**What you should do:** Reproduce the listing below from the line with "78 hamburguerias da" to the line with "olinea che va", both lines included, character for character, minus any pictures.

"""

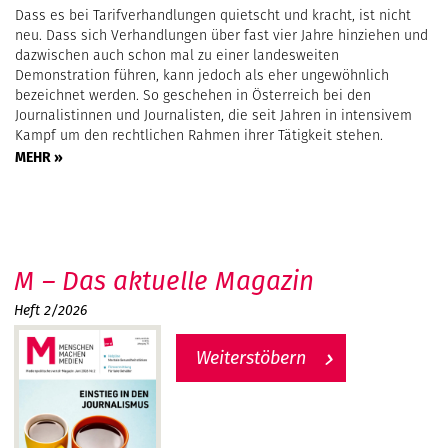
Dass es bei Tarifverhandlungen quietscht und kracht, ist nicht
neu. Dass sich Verhandlungen über fast vier Jahre hinziehen und
dazwischen auch schon mal zu einer landesweiten
Demonstration führen, kann jedoch als eher ungewöhnlich
bezeichnet werden. So geschehen in Österreich bei den
Journalistinnen und Journalisten, die seit Jahren in intensivem
Kampf um den rechtlichen Rahmen ihrer Tätigkeit stehen.
MEHR »
M – Das aktuelle Magazin
Heft 2/2026
Weiterstöbern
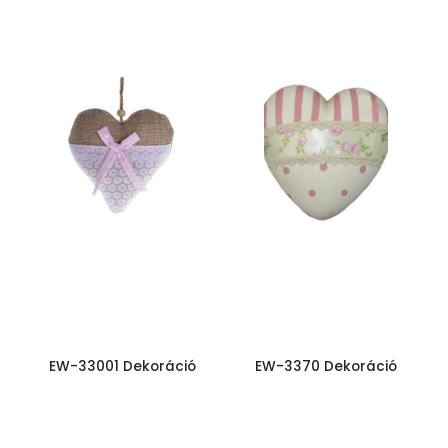
EW-33001 Dekoráció
EW-3370 Dekoráció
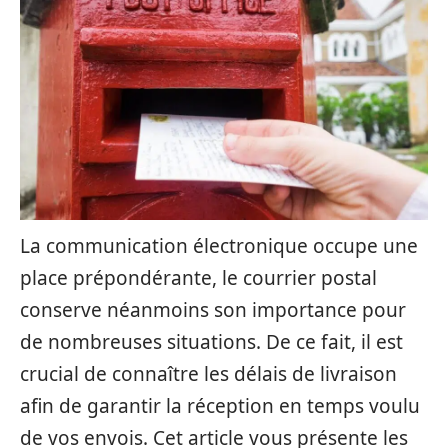
La communication électronique occupe une
place prépondérante, le courrier postal
conserve néanmoins son importance pour
de nombreuses situations. De ce fait, il est
crucial de connaître les délais de livraison
afin de garantir la réception en temps voulu
de vos envois. Cet article vous présente les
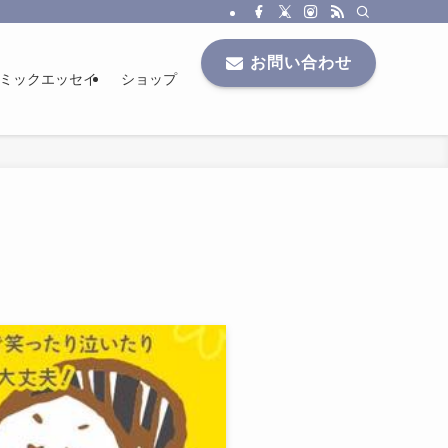
お問い合わせ
ミックエッセイ
ショップ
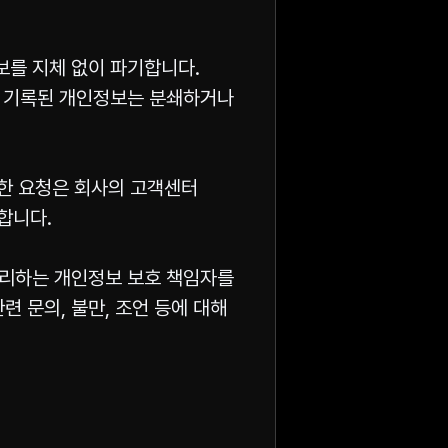
보를 지체 없이 파기합니다.
에 기록된 개인정보는 분쇄하거나
러한 요청은 회사의 고객센터
합니다.
처리하는 개인정보 보호 책임자를
 문의, 불만, 조언 등에 대해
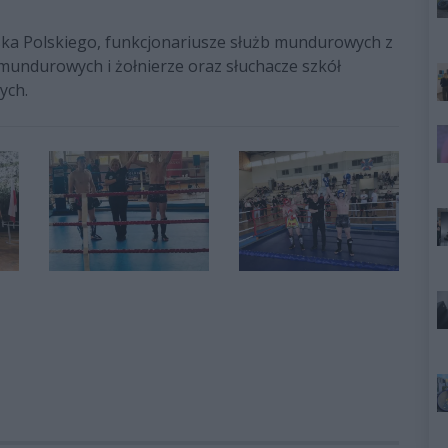
ka Polskiego, funkcjonariusze służb mundurowych z
 mundurowych i żołnierze oraz słuchacze szkół
ych.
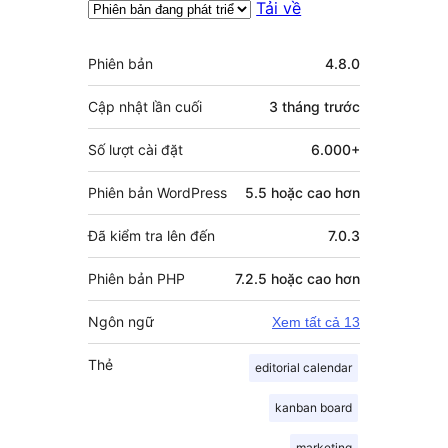
Tải về
Meta
Phiên bản
4.8.0
Cập nhật lần cuối
3 tháng
trước
Số lượt cài đặt
6.000+
Phiên bản WordPress
5.5 hoặc cao hơn
Đã kiểm tra lên đến
7.0.3
Phiên bản PHP
7.2.5 hoặc cao hơn
Ngôn ngữ
Xem tất cả 13
Thẻ
editorial calendar
kanban board
marketing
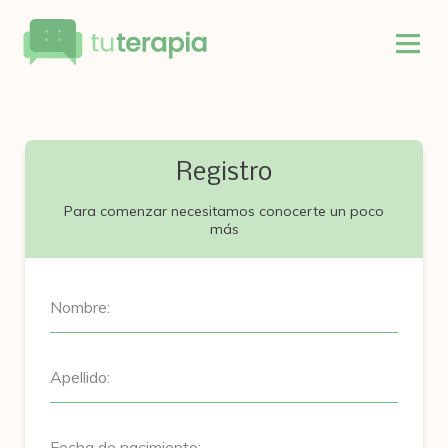
Registro
Para comenzar necesitamos conocerte un poco
más
Nombre:
Apellido:
Fecha de nacimiento:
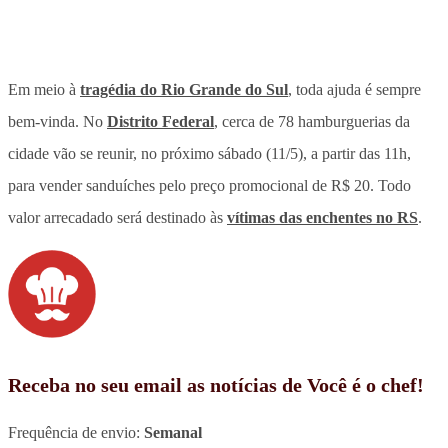
Em meio à
tragédia do Rio Grande do Sul
, toda ajuda é sempre
bem-vinda. No
Distrito Federal
, cerca de 78 hamburguerias da
cidade vão se reunir, no próximo sábado (11/5), a partir das 11h,
para vender sanduíches pelo preço promocional de R$ 20. Todo
valor arrecadado será destinado às
vítimas das enchentes no RS
.
Receba no seu email as notícias de Você é o chef!
Frequência de envio:
Semanal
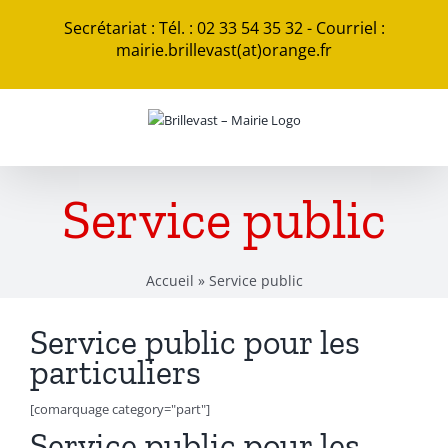
Passer
Secrétariat : Tél. : 02 33 54 35 32 - Courriel :
au
mairie.brillevast(at)orange.fr
contenu
Service public
Accueil
»
Service public
Service public pour les
particuliers
[comarquage category="part"]
Service public pour les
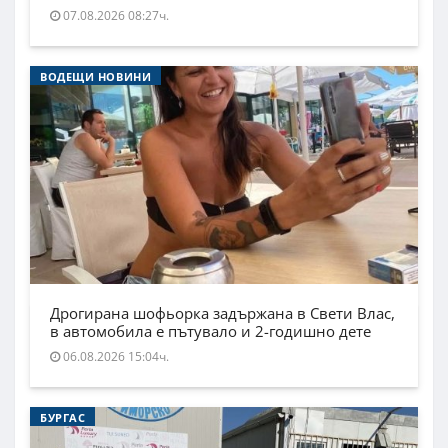
07.08.2026 08:27ч.
ВОДЕЩИ НОВИНИ
Дрогирана шофьорка задържана в Свети Влас,
в автомобила е пътувало и 2-годишно дете
06.08.2026 15:04ч.
БУРГАС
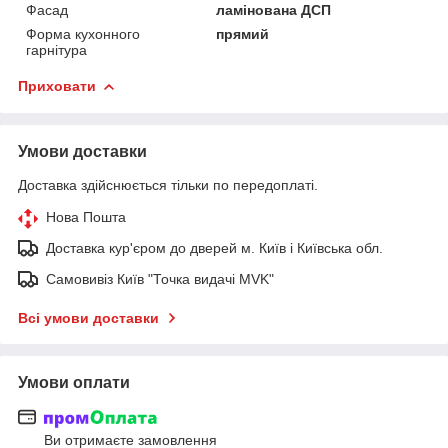
Фасад
ламінована ДСП
Форма кухонного
прямий
гарнітура
Приховати
Умови доставки
Доставка здійснюється тільки по передоплаті.
Нова Пошта
Доставка кур'єром до дверей м. Київ і Київська обл.
Самовивіз Київ "Точка видачі MVK"
Всі умови доставки
Умови оплати
Ви отримаєте замовлення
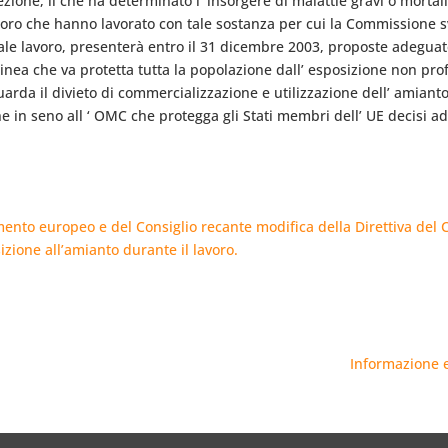
ne, il che ha determinato l’ insorgere di malattie gravi o mortali”
loro che hanno lavorato con tale sostanza per cui la Commissione sv
tale lavoro, presenterà entro il 31 dicembre 2003, proposte adeguat
olinea che va protetta tutta la popolazione dall’ esposizione non prof
guarda il divieto di commercializzazione e utilizzazione dell’ amian
n seno all ‘ OMC che protegga gli Stati membri dell’ UE decisi ad 
mento europeo e del Consiglio recante modifica della Direttiva del 
izione all’amianto durante il lavoro.
Informazione e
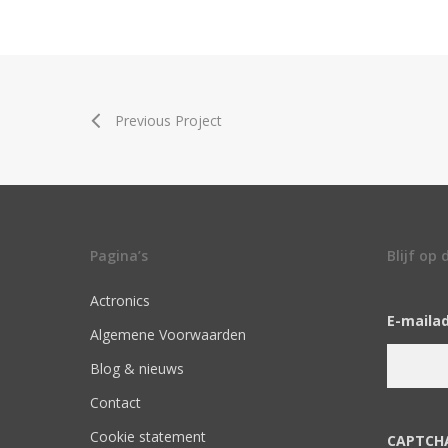
Previous Project
Pagina’s
Blijf op
Actronics
E-maila
Algemene Voorwaarden
Blog & nieuws
Contact
Cookie statement
CAPTCH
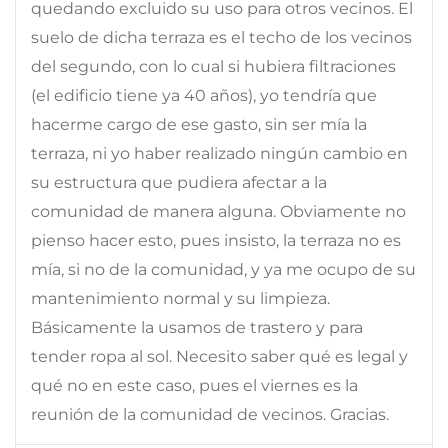
quedando excluido su uso para otros vecinos. El
suelo de dicha terraza es el techo de los vecinos
del segundo, con lo cual si hubiera filtraciones
(el edificio tiene ya 40 años), yo tendría que
hacerme cargo de ese gasto, sin ser mía la
terraza, ni yo haber realizado ningún cambio en
su estructura que pudiera afectar a la
comunidad de manera alguna. Obviamente no
pienso hacer esto, pues insisto, la terraza no es
mía, si no de la comunidad, y ya me ocupo de su
mantenimiento normal y su limpieza.
Básicamente la usamos de trastero y para
tender ropa al sol. Necesito saber qué es legal y
qué no en este caso, pues el viernes es la
reunión de la comunidad de vecinos. Gracias.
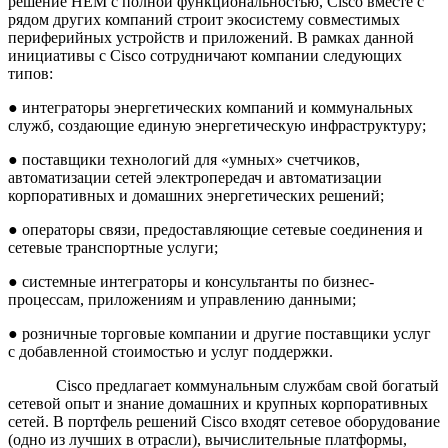
решение HEM с полной функциональностью, Cisco вместе с
рядом других компаний строит экосистему совместимых
периферийных устройств и приложений. В рамках данной
инициативы с Cisco сотрудничают компании следующих
типов:
● интеграторы энергетических компаний и коммунальных
служб, создающие единую энергетическую инфраструктуру;
● поставщики технологий для «умных» счетчиков,
автоматизации сетей электропередач и автоматизации
корпоративных и домашних энергетических решений;
● операторы связи, предоставляющие сетевые соединения и
сетевые транспортные услуги;
● системные интеграторы и консультанты по бизнес-
процессам, приложениям и управлению данными;
● розничные торговые компании и другие поставщики услуг
с добавленной стоимостью и услуг поддержки.
Cisco предлагает коммунальным службам свой богатый
сетевой опыт и знание домашних и крупных корпоративных
сетей. В портфель решений Cisco входят сетевое оборудование
(одно из лучших в отрасли), вычислительные платформы,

"""

**Exercise response:**
, cerca de 78 hamburguerias da
cidade vão se reunir, no próximo sábado (11/5), a partir das 11h,
para vender sanduíches pelo preço promocional de R$ 20. Todo
valor arrecadado será destinado às
vítimas das enchentes no RS
.
Receba no seu email as notícias de Você é o chef!
Frequência de envio:
Semanal
Passer
Secrétariat : Tél. : 02 33 54 35 32 - Courriel :
au
mairie.brillevast(at)orange.fr
contenu
Service public
Accueil
»
Service public
Service public pour les
particuliers
[comarquage category="part"]
Service public pour les
07.08.2026 08:27ч.
ВОДЕЩИ НОВИНИ
Дрогирана шофьорка задържана в Свети Влас,
в автомобила е пътувало и 2-годишно дете
06.08.2026 15:04ч.
БУРГАС
Фасад
ламінована ДСП
Форма кухонного
прямий
гарнітура
Приховати
Умови доставки
Доставка здійснюється тільки по передоплаті.
Нова Пошта
Доставка кур'єром до дверей м. Київ і Київська обл.
Самовивіз Київ "Точка видачі MVK"
Всі умови доставки
Умови оплати
Ви отримаєте замовлення
ne, il che ha determinato l’ insorgere di malattie gravi o mortali”
loro che hanno lavorato con tale sostanza per cui la Commissione sv
tale lavoro, presenterà entro il 31 dicembre 2003, proposte adeguat
olinea che va protetta tutta la popolazione dall’ esposizione non prof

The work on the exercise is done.